# Problem statement
Working from the listing below, pick each line containing the word "zgody" and copy it.

# Input for this task
● ● ● ●
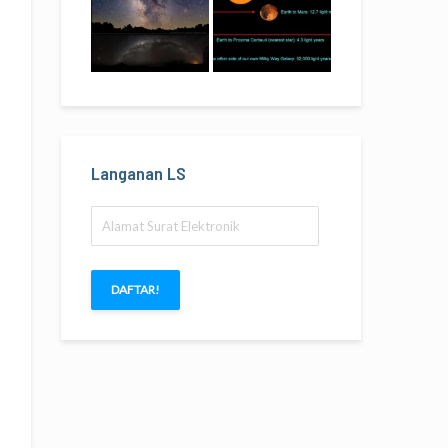
Langanan LS
Alamat
Surat
Elektronik
DAFTAR!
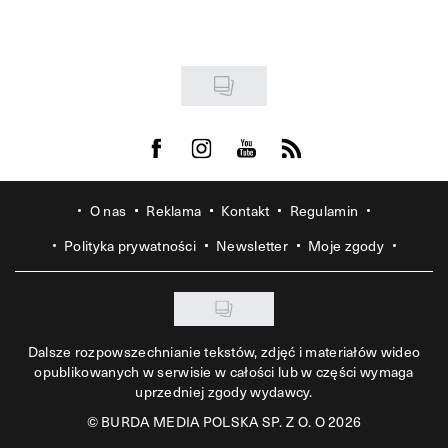
Visit us on Facebook
Visit us on Instagram
Visit us on Youtube
Visit us on Rss
O nas
Reklama
Kontakt
Regulamin
Polityka prywatności
Newsletter
Moje zgody
Dalsze rozpowszechnianie tekstów, zdjęć i materiałów wideo
opublikowanych w serwisie w całości lub w części wymaga
uprzedniej zgody wydawcy.
©
BURDA MEDIA POLSKA SP. Z O. O 2026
● ● ● ●
# Output for this task
Moje zgody
uprzedniej zgody wydawcy.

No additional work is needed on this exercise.